Court Opinion

ID: 6739369
Source: CourtListenerOpinion
Date Created: 2022-07-20 23:20:48.100005+00
Date Added: 2024-06-11T16:01:54.693710
License: Public Domain

Robinson, J.
(dissenting). This is an appeal from a judgment of $1,500 against defendant on a mere application for hail and other insurance. On July 12, 1917, at Tioga, North Dakota, the plaintiff gave to Gus W. Iverson, a local agent of the defendant, an application for hail and other insurance. It reads, in part:
“I, Robert Wanberg, of Tioga, county of Williams, N. D., hereby make application for insurance to take effect from the day this application is received and accepted, as evidenced by the issuing of a policy thereon at Waseca, Minnesota Agency of the Company.”

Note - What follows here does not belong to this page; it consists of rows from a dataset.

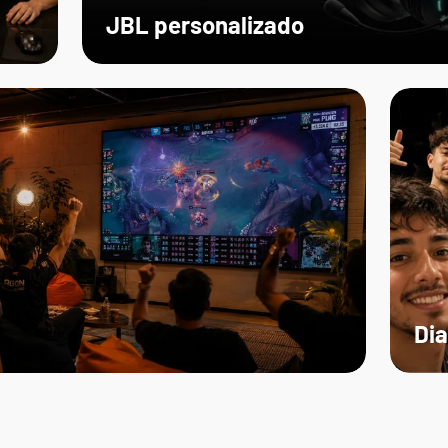
JBL personalizado
Dia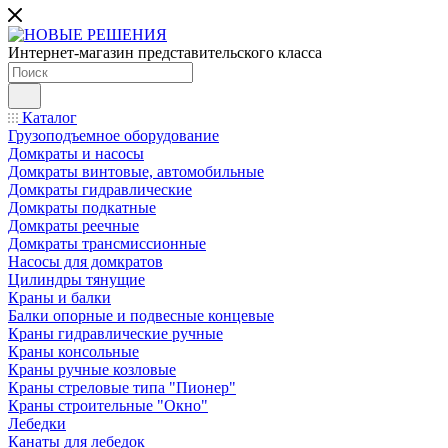
Интернет-магазин представительского класса
Каталог
Грузоподъемное оборудование
Домкраты и насосы
Домкраты винтовые, автомобильные
Домкраты гидравлические
Домкраты подкатные
Домкраты реечные
Домкраты трансмиссионные
Насосы для домкратов
Цилиндры тянущие
Краны и балки
Балки опорные и подвесные концевые
Краны гидравлические ручные
Краны консольные
Краны ручные козловые
Краны стреловые типа "Пионер"
Краны строительные "Окно"
Лебедки
Канаты для лебедок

The application was duly made to defendant at Waseca, Minnesota. Before the application could possibly arrive at Waseca, the crop was destroyed by hail. Without knowledge of the loss, the company promptly rejected and returned the application with a deposit check sent as premium. Do those facts constitute a cause of action? The plaintiff relies on a statute which reads thus: “Every insurance company engaged in the business of insurance against loss by hail in this state shall be bound, and the insurance shall take effect from and after twenty-four hours from the day and hour the application for such insurance has been taken by the authorized local agent of the company.” The title of the act is “An Act Fixing the Time When Policies of Hail Insurance Shall Take Effect.” The title refers to “The Time When Policies of Hail Insurance Shall Take Effect,” and not to a time when an application for insurance shall ripen into a policy. Hence, under § 61 of the constitution, the act is void because the title does not express the subject of the act; but aside from this defect in the title, the act should not be so construed so as to deny parties the right to make reasonable contracts or to turn into a contract a mere application for a contract. Here the plaintiff made and sent a written application for insurance “to take effect from the day the application is received and accepted,” and not for a policy to become effective within twenty-four hours after the date of the application.

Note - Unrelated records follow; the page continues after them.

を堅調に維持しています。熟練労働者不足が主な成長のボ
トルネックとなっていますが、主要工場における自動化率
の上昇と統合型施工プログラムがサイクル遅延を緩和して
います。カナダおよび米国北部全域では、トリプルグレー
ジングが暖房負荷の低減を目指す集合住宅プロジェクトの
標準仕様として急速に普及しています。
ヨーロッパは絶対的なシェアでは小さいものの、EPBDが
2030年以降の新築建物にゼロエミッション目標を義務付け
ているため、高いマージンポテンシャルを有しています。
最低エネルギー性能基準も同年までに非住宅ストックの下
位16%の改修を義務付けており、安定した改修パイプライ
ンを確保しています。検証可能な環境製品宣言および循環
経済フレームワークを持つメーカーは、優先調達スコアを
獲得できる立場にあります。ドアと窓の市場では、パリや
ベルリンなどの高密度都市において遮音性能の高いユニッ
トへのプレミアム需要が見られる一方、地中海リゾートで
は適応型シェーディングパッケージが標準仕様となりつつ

If the statute be so construed as to deny the validity of such a con*376tract, and to impose on defendant a contractual obligation to pay $1,500 when it made no such contract, then the statute does impair the obligation of contracts, and it deprives the defendant of its property without due process of law. It is in no way competent for the lawmakers to say that a mere application for a contract shall itself constitute a contract. But the statute goes still farther; it makes the contract. It declares that within twenty-four hours after an application for insurance is received by a local agent the application shall become a policy of insurance, even though not received by the company. It does not give the company a reasonable time to receive or reject the application, even if it were to have a general office in every city of the state. Surely that is contrary to every principle of law.